• **The task**: Retrieve every line of the data holding the word "mejor".

• **Excerpted data**:
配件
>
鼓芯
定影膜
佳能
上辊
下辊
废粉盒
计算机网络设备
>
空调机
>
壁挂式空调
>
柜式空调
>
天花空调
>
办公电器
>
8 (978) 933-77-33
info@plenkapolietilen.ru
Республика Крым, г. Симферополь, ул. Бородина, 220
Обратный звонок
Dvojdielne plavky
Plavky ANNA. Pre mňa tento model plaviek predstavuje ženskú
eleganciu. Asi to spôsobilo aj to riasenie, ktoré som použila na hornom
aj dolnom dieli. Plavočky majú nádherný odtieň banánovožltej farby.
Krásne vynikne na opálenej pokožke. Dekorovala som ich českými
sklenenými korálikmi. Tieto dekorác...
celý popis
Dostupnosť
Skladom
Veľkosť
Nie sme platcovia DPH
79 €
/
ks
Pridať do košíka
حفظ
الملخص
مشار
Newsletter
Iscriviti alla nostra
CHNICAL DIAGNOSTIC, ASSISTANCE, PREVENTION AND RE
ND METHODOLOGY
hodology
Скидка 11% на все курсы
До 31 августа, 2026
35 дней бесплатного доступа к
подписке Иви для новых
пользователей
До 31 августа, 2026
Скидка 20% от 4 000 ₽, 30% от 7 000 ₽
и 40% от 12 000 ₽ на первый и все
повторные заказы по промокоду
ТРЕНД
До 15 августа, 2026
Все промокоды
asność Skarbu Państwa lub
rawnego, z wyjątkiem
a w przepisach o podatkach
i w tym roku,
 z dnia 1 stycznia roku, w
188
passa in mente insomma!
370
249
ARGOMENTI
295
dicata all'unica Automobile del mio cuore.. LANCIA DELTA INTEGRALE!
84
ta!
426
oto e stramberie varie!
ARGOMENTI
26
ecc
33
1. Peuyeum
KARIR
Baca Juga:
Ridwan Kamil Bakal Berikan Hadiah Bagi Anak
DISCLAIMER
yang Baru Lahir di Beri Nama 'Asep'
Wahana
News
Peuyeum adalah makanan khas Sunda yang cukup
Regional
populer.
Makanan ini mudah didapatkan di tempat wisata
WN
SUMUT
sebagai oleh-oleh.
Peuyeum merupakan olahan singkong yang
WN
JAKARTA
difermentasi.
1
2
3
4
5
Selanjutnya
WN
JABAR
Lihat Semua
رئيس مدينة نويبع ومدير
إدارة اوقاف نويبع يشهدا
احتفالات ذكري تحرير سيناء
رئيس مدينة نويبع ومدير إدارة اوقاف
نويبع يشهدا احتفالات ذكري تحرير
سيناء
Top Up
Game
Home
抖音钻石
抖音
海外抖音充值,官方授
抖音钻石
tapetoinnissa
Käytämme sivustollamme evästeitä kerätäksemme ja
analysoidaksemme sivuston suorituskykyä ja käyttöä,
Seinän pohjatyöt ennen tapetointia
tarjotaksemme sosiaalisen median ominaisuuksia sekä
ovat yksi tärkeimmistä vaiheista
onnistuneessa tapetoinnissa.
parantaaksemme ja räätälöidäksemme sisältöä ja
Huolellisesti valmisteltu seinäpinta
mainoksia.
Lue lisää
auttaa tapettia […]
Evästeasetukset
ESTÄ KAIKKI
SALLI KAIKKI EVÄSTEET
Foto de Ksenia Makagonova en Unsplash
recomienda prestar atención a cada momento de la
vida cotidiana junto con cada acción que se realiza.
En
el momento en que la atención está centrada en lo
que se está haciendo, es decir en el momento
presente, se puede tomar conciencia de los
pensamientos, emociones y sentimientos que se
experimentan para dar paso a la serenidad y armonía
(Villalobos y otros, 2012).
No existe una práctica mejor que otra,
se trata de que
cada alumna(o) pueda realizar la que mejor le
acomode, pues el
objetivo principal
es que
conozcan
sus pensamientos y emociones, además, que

• **Task response**:
No existe una práctica mejor que otra,
cada alumna(o) pueda realizar la que mejor le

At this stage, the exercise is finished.